NASA has already decided on the nine instruments that will ride along as Europa Clipper’s science payload. Hi-res images of Europa’s surface are expected from the spacecraft’s cameras and spectrometers, while ice-penetrating radar searches for the liquid ocean believed to lie beneath that thick layer of surface ice. Because scientists are now aware that Europa sometimes spews warm water, a thermal instrument will explore the surface for evidence of any more of these eruptions. Other instruments are meant to stay on the lookout for atmospheric water vapor.

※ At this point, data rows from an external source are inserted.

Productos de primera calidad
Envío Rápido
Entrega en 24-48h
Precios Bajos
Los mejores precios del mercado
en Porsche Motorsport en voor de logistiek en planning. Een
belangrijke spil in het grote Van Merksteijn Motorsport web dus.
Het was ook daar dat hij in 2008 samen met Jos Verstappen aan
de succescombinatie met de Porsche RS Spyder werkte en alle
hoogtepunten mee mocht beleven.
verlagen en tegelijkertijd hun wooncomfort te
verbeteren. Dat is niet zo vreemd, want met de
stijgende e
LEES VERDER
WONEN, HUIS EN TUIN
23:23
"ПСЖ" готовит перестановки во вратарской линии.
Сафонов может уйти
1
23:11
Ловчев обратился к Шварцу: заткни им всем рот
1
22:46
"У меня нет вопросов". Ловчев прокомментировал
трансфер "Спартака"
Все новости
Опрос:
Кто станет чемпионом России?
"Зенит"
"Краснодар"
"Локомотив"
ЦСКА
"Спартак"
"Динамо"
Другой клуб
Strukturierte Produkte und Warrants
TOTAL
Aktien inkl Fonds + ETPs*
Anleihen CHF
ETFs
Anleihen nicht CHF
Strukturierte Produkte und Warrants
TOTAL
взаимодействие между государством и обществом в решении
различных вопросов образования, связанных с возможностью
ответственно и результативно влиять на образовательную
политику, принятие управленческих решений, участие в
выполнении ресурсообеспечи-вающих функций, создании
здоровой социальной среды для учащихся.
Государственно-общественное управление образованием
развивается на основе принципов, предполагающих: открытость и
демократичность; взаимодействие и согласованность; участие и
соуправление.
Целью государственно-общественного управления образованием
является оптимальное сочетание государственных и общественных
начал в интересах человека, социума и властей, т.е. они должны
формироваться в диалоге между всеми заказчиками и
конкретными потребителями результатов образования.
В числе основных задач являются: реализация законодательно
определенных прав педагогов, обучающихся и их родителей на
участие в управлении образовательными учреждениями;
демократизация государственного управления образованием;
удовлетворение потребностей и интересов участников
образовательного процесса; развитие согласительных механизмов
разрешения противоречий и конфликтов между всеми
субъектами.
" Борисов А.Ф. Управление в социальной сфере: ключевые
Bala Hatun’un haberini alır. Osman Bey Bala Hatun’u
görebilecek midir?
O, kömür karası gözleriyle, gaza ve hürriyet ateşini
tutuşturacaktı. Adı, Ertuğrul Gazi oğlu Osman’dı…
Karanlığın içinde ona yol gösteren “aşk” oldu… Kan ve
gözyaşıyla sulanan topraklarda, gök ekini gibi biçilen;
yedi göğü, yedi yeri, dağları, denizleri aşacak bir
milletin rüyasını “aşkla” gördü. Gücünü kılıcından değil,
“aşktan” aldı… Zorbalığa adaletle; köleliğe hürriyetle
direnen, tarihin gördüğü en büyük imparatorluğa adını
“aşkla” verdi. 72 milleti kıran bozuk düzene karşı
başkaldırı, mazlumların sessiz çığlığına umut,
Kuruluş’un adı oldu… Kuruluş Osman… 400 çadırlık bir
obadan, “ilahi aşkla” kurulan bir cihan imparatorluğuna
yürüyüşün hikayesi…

The go-ahead for Europa Clipper comes just a few months after the decision to simplify its magnetometer, which can investigate the Jovian moon’s magnetic field and further prove that there is indeed an ocean under all that ice. The magnetometer will also determine how deep and salty that ocean is and the thickness of the ice above it. While these might sound like routine measurements, such data can help scientists determine whether Europa is habitable. It could change everything we ever thought about astrobiology.

“A magnetometer investigation brings significant value to Europa science and exploration,” Zurbuchen said back in March when the instrument’s design started getting a makeover.

While liquid water (or liquid anything) doesn’t necessarily mean life on a planet besides Earth, as Earthlings, we only have that to go off of. The ingredients for life on Europa could be something completely different. Europa Clipper may launch as soon as 2023, a year before NASA is supposed to send astronauts back to our own moon, so who knows what discoveries will get beamed back to the home planet.

Will we find microbial life? Fossils from an era lost to time? Strange Lovecraftian creatures with eight eyes and 19 tentacles? Who knows. Sci-fi might just end up morphing into science.